The YarIx merge tool consists of two components:

  1. A backend tool merge with the following usage string: usage: ./merge <offset> <limit> <targetpostingdir> <postingdir1> <size1> <postingdir2> <size2> [<postingdir3> <size3>...]. A postingdir/size pair needs to be supplied for every index directory that needs to be merged where postingdir is the path to the index and size is the number of samples that are indexed by this index. The file IDs of the posting directories will be shifted in the final index depending on their position in the argument list. For example if we assume all posint directories contain 100 file IDs, then the file IDs of postingdir1 will be unmodified before being added to the final index.

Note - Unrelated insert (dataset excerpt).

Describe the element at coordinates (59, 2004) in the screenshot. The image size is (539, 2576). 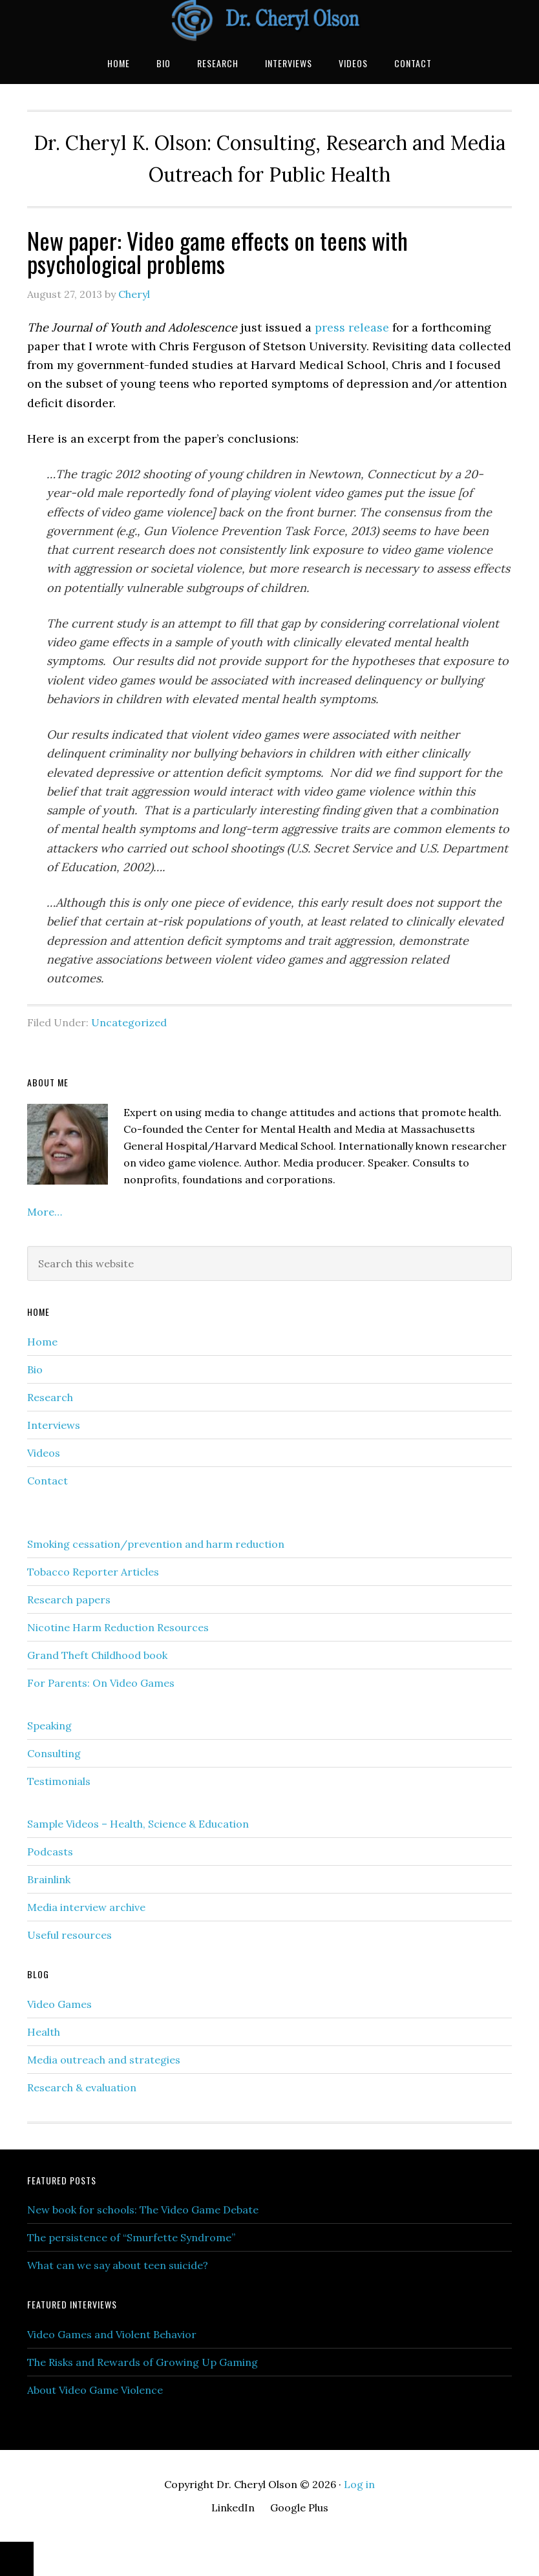 I see `Video Games` at that location.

The file IDs of postingdir2 will be shifted by 100, the IDs of postingdir3 by 200 and so on. The path of the new index needs to be supplied in the postingdir argument. The tool will merge the individual a/b/c.postlist files of all supplied posting directories. It will skip the first offset files and merge limit of those files in total.
  2. The frontend is a script merge.py that will use the backend merge. In particular, it will spawn multiple instances of merge and set the limit and offset accordingly to properly parallelize the operation. The usage string of the script is as follows: usage: merge.py <targetpostingdir> <numthreads> <postingdir1> <size1> <postingdir2> <size2> [<postingdir3> <size3>...]. It will spawn numthreads instances of the backend merge. The path targetpostingdir does not need to exist, it will be created by the frontend (including the a/b directory structure)

Notes

  • There is little reason to use the backend directly, stick to the frontend script
  • The backend is designed to be re-runnable. For every prefix file a/b/c.postlist it will first create and merge the files into a file called a/b/c.postlist_merged_tmp and only once the merge is completed for this prefix it will rename the file to a/b/c.postlist_merged. Once the whole operation has completed, i.e., all prefixes are merged, the python script merge.py will rename the files to a/b/c.postlist. If something fails and the merge aborts, a subsequent run of the merge tool will skip a prefix if there is an existing a/b/c.postlist_merged file.
  • targetpostingdir can be identical to one of the postingdir1..n arguments, i.e., instead of creating a new directory structure for an index, we then merge into an existing directory structure.
  • Performance does not scale linearly with the number of indexed samples, i.e., it is only slightly slower to merge two 500k indexes than merging two 100k indexes.